Frame Grab for a gallery

Posted by dexter 
Frame Grab for a gallery
April 19, 2007 10:55AM
Hello All:
PLease help a new user out, I can't find anywhere that gives a tutorials on how to grab a frame for use in a stills gallery. I am sure this is a "DoH" for you masters of media but I am new to FCP, there for this will be the start of many post from me, thanks for your time.

Dex
Re: Frame Grab for a gallery
April 19, 2007 11:22AM
Export - Using QuickTime Conversion - Still Image. Use 'Options' to choose the image format -- use TIFF or TGA for lossless images.

The more in-depth explanations and advanced techniques are in the FAQ.

[www.lafcpug.org]


www.derekmok.com
Re: Frame Grab for a gallery
April 19, 2007 07:09PM
<<<"DoH">>>

You mean D'oh!

Not necessarily.
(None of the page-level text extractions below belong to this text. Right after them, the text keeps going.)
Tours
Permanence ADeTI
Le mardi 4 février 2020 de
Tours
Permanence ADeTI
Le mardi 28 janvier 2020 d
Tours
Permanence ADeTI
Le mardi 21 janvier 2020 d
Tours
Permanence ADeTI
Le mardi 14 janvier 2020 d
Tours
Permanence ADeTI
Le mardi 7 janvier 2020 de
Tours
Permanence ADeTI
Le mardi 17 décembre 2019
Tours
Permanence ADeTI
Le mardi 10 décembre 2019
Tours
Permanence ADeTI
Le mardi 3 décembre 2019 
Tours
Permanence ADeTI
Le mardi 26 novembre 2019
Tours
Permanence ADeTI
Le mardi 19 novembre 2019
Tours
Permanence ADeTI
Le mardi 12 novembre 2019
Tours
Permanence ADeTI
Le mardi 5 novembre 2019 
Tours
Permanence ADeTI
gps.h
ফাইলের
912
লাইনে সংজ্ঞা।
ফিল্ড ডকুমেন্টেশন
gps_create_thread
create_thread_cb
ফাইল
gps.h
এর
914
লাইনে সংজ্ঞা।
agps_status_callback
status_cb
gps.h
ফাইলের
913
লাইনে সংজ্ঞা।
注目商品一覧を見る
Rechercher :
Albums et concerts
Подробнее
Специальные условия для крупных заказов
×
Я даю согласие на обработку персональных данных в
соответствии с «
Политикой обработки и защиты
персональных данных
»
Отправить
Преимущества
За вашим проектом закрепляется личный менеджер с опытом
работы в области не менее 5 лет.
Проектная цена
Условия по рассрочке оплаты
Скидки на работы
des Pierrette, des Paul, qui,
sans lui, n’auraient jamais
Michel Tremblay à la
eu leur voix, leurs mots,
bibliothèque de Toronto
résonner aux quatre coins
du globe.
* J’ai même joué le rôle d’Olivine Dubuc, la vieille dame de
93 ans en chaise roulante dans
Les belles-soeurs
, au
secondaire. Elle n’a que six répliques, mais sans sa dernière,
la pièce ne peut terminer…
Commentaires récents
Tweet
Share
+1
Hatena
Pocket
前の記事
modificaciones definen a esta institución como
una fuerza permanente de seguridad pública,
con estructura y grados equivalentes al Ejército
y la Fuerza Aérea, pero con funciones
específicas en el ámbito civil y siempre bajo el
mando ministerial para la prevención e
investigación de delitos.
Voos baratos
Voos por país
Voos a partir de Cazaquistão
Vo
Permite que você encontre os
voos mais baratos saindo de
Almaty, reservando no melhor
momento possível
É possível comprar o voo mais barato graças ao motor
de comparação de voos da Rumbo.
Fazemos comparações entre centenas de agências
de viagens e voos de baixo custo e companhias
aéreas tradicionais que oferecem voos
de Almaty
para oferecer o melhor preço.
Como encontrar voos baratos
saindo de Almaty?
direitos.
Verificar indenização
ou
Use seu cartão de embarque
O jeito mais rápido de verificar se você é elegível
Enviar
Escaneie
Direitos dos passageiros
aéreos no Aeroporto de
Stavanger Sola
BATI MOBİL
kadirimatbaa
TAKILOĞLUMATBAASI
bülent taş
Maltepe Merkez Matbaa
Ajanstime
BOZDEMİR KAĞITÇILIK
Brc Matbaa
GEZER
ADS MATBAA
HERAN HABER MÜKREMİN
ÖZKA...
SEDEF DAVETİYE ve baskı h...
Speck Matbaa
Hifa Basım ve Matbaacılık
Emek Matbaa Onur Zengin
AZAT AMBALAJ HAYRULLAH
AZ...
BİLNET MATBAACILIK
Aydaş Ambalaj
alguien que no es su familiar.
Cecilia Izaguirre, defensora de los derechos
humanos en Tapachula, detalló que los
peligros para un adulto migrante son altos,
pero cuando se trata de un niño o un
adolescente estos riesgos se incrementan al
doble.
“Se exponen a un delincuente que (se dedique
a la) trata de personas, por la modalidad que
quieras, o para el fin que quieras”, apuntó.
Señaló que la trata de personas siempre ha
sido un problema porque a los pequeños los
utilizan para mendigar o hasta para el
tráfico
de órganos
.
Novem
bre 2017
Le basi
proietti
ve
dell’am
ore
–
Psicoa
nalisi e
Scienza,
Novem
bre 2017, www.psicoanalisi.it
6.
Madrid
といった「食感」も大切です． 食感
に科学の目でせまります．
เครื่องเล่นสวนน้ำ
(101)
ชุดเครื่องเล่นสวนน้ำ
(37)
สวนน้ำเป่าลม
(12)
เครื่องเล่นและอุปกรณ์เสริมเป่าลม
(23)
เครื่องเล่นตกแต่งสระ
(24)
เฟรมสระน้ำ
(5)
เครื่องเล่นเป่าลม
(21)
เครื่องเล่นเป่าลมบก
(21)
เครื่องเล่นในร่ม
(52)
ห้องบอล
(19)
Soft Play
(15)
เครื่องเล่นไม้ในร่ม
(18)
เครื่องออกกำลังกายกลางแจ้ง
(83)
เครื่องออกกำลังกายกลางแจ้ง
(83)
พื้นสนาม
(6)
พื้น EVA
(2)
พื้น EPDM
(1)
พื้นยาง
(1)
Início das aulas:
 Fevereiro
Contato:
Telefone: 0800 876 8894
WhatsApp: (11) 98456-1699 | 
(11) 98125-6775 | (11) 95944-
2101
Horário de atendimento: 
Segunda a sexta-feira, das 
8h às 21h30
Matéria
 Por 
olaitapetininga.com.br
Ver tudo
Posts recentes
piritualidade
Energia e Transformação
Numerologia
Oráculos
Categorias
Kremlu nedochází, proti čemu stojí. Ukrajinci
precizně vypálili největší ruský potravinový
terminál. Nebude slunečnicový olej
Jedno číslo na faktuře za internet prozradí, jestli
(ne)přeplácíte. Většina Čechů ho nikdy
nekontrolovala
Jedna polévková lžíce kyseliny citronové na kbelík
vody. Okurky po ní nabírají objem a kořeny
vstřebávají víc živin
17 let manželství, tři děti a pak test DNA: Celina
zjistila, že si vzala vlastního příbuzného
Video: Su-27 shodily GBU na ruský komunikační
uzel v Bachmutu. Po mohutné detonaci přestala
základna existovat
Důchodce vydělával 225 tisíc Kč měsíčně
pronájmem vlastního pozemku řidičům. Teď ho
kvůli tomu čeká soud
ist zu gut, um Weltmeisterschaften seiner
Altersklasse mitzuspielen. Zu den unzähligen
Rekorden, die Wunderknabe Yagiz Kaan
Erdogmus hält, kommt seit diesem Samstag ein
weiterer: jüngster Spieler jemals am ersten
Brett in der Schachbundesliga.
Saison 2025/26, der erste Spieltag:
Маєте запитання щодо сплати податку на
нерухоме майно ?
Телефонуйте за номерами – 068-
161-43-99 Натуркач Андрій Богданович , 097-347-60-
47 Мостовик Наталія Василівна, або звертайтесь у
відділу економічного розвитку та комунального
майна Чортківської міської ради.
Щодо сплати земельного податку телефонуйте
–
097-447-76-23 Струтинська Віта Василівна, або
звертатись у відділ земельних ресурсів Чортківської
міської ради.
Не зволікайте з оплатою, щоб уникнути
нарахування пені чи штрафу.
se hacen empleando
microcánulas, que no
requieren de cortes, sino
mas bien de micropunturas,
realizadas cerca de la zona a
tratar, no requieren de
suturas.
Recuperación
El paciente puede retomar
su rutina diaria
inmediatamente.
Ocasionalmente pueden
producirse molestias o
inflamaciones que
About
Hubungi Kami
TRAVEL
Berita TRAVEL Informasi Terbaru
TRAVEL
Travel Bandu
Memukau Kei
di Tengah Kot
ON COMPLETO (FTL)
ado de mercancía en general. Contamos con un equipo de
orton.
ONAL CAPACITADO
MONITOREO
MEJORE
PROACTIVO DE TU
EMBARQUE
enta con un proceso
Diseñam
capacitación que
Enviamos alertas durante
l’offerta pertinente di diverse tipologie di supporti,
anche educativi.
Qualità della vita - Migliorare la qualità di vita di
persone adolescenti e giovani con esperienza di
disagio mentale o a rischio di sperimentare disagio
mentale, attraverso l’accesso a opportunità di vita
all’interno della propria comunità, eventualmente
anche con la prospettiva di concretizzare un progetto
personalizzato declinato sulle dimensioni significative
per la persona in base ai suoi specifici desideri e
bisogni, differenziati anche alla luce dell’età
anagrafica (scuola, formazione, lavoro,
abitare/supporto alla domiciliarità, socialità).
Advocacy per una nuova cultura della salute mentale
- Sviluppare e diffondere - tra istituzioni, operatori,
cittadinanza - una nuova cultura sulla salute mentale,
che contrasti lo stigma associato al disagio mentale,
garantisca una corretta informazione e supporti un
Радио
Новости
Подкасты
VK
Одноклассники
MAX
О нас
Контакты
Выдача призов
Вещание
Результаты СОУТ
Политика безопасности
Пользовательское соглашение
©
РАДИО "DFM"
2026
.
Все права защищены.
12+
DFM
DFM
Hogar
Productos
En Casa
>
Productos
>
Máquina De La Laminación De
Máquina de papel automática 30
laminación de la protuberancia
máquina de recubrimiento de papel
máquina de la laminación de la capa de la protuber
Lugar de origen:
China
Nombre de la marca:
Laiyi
It's not that easy to find if you've never been down this road before.

However, you understand that a television camera has about the same quality as a one-third megapixel still camera, right? Not three; one third if you're in standard definition. It sucks even if you do everything right. It's OK if you're going to make little thumbnail sketches of the scenes, but beyond that.....

Koz
Re: Frame Grab for a gallery
April 20, 2007 11:20AM
This is true that a frame grab is not the best frame to put in a still gallery but when that's all you have, you have to go for it, We have out put the scene as a image sequence, Now I just need to find a way to pull every 80 frame, We were looking to see if FCP could do it automatically, If there is a way we could pull every 80th frame then all we would have to do is then out put the folder as an image sequence, can this be done??

thanks for your time
Dex
Re: Frame Grab for a gallery
April 20, 2007 12:21PM
> Now I just need to find a way to pull every 80 frame, We were looking to see if FCP could do > it automatically

Nick Meyers suggested a method of doing this, one that sounded quite innovativef:

Put the clip in question into a timeline. Apply a Speed increase of 8000 per cent (80 times). Now Export Using QuickTime Conversion as an Image Sequence.

If I'm describing it wrong, hopefully he'll jump in and correct.

However, at such extreme speeds, you may have double-image interlacing issues. Applying a De-Interlace filter seems to solve this.